◆ TASK TO COMPLETE
Take the records below and set down exactly the lines from the one with "En busca del hogar - Parte 7" to the one with "Outros medicamentos para", ends included; do not copy the pictures.

◆ ENTRIES SHOWN
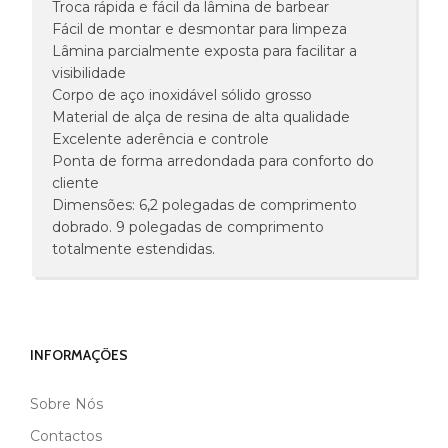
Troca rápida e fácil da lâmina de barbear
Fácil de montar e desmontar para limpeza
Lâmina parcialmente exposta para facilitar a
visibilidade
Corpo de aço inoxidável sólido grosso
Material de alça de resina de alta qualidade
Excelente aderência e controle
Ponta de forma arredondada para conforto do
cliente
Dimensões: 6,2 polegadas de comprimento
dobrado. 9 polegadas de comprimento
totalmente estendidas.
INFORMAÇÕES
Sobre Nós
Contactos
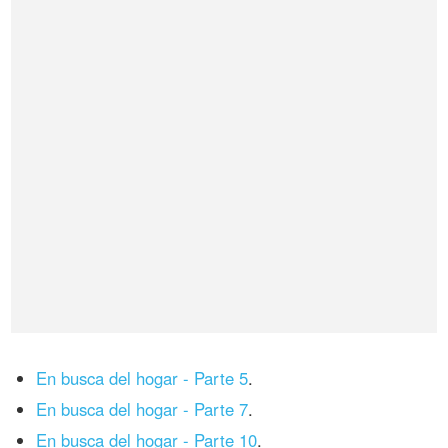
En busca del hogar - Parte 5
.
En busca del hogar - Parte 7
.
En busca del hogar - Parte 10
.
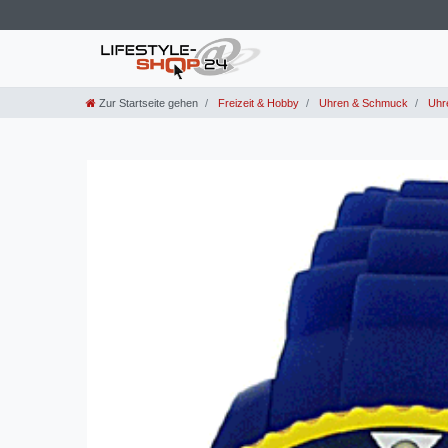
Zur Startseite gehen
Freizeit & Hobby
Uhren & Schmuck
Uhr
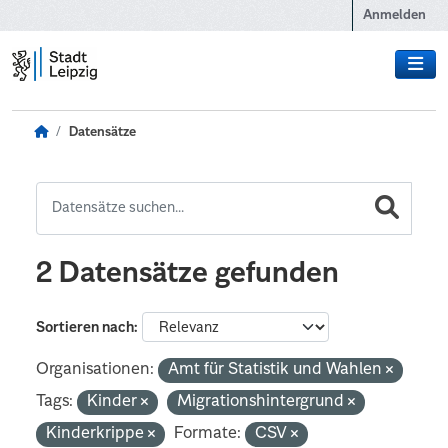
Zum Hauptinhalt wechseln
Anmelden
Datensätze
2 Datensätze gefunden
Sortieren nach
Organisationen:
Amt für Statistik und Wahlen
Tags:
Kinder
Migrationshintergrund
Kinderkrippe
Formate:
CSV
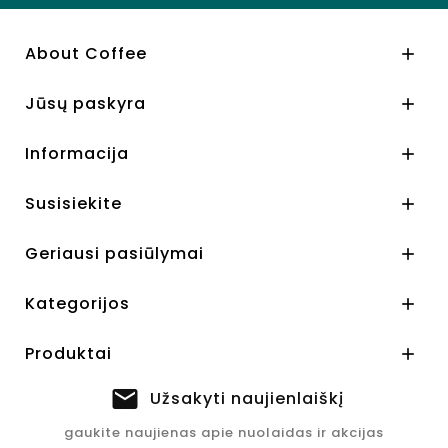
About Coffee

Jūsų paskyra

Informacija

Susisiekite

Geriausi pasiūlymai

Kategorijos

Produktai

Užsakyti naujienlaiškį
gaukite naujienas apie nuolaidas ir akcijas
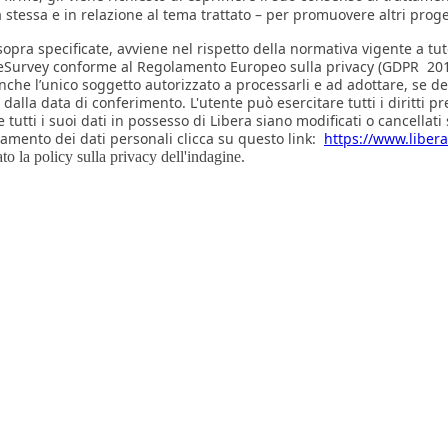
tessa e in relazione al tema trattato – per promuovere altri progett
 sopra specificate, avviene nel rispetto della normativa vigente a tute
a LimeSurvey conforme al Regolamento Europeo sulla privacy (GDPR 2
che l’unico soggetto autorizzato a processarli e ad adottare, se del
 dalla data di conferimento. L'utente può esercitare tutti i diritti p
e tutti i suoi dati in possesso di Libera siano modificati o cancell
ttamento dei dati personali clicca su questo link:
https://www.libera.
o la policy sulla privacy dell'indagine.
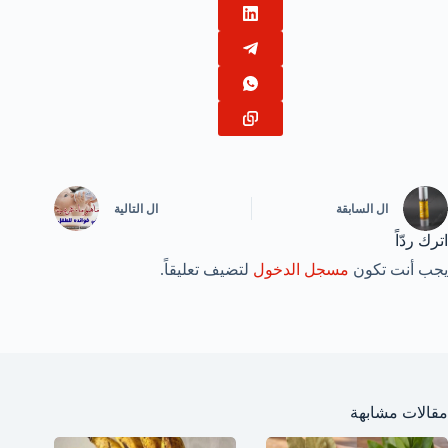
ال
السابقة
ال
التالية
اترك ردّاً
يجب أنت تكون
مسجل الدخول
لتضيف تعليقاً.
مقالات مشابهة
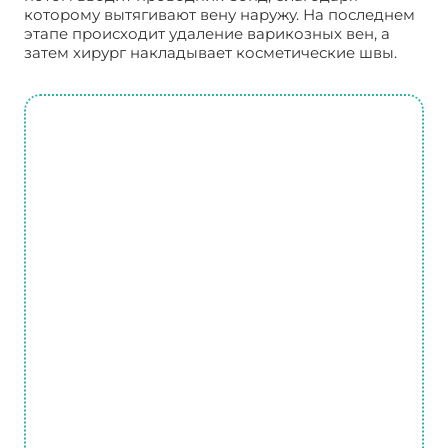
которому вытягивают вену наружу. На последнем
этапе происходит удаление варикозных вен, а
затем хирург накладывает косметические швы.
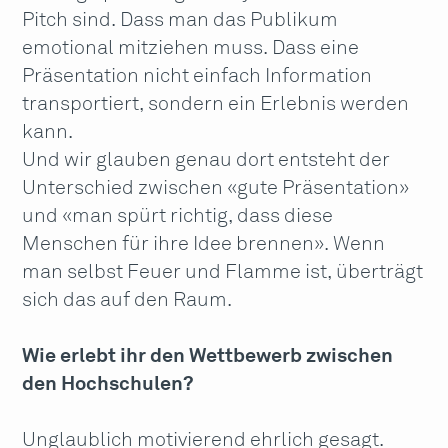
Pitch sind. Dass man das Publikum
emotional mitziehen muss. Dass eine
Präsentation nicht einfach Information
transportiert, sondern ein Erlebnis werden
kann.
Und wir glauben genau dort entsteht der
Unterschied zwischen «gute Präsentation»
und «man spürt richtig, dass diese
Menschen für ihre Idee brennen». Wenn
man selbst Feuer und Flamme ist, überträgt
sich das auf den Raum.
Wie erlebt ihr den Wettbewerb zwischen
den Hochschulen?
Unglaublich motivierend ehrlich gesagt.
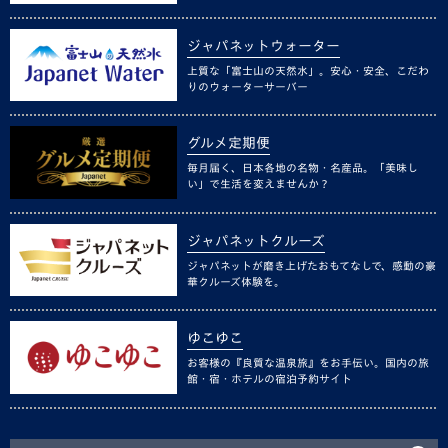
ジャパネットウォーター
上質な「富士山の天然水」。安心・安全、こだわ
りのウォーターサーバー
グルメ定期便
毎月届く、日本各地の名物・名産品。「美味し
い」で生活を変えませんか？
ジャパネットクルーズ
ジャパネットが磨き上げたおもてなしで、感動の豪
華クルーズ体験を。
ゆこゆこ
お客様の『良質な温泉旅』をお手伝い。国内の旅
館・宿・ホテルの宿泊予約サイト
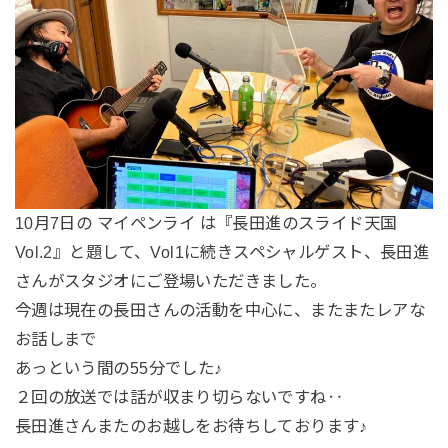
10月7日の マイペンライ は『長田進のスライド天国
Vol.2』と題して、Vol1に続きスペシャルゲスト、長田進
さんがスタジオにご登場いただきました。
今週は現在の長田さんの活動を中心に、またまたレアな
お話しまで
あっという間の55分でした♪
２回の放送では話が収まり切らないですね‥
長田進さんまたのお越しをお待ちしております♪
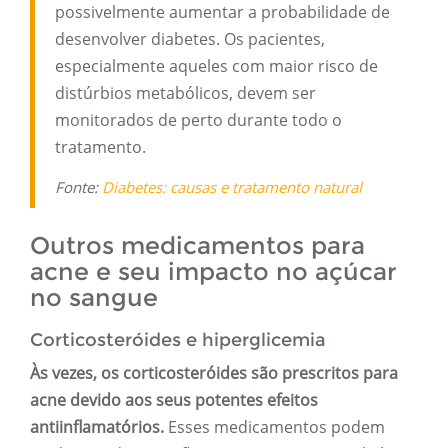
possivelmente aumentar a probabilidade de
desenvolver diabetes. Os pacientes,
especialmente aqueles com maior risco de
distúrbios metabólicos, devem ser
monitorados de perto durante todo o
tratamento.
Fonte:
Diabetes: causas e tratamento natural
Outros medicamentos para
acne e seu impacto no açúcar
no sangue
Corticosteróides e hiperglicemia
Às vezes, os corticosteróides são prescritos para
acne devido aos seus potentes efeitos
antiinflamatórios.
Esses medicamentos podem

◆ SOLUTION TO THE PROBLEM
En busca del hogar - Parte 7
.
En busca del hogar - Parte 10
.
Zur Startseite gehen
Freizeit & Hobby
Uhren & Schmuck
Uhr
Zum Hauptinhalt wechseln
Anmelden
Datensätze
2 Datensätze gefunden
Sortieren nach
Organisationen:
Amt für Statistik und Wahlen
Tags:
Kinder
Migrationshintergrund
Kinderkrippe
Formate:
CSV
About Coffee

Jūsų paskyra

Informacija

Susisiekite

Geriausi pasiūlymai

Kategorijos

Produktai

Užsakyti naujienlaiškį
gaukite naujienas apie nuolaidas ir akcijas
tessa e in relazione al tema trattato – per promuovere altri progett
 sopra specificate, avviene nel rispetto della normativa vigente a tute
a LimeSurvey conforme al Regolamento Europeo sulla privacy (GDPR 2
che l’unico soggetto autorizzato a processarli e ad adottare, se del
 dalla data di conferimento. L'utente può esercitare tutti i diritti p
e tutti i suoi dati in possesso di Libera siano modificati o cancell
ttamento dei dati personali clicca su questo link:
https://www.libera.
o la policy sulla privacy dell'indagine.
ال
السابقة
ال
التالية
اترك ردّاً
يجب أنت تكون
مسجل الدخول
لتضيف تعليقاً.
مقالات مشابهة
которому вытягивают вену наружу. На последнем
этапе происходит удаление варикозных вен, а
затем хирург накладывает косметические швы.
Pitch sind. Dass man das Publikum
emotional mitziehen muss. Dass eine
Präsentation nicht einfach Information
transportiert, sondern ein Erlebnis werden
kann.
Und wir glauben genau dort entsteht der
Unterschied zwischen «gute Präsentation»
und «man spürt richtig, dass diese
Menschen für ihre Idee brennen». Wenn
man selbst Feuer und Flamme ist, überträgt
sich das auf den Raum.
Wie erlebt ihr den Wettbewerb zwischen
den Hochschulen?
Unglaublich motivierend ehrlich gesagt.
ジャパネットウォーター
上質な「富士山の天然水」。安心・安全、こだわ
りのウォーターサーバー
グルメ定期便
毎月届く、日本各地の名物・名産品。「美味し
い」で生活を変えませんか？
ジャパネットクルーズ
ジャパネットが磨き上げたおもてなしで、感動の豪
華クルーズ体験を。
ゆこゆこ
お客様の『良質な温泉旅』をお手伝い。国内の旅
館・宿・ホテルの宿泊予約サイト
10月7日の マイペンライ は『長田進のスライド天国
Vol.2』と題して、Vol1に続きスペシャルゲスト、長田進
さんがスタジオにご登場いただきました。
今週は現在の長田さんの活動を中心に、またまたレアな
お話しまで
あっという間の55分でした♪
２回の放送では話が収まり切らないですね‥
長田進さんまたのお越しをお待ちしております♪
possivelmente aumentar a probabilidade de
desenvolver diabetes. Os pacientes,
especialmente aqueles com maior risco de
distúrbios metabólicos, devem ser
monitorados de perto durante todo o
tratamento.
Fonte:
Diabetes: causas e tratamento natural
Outros medicamentos para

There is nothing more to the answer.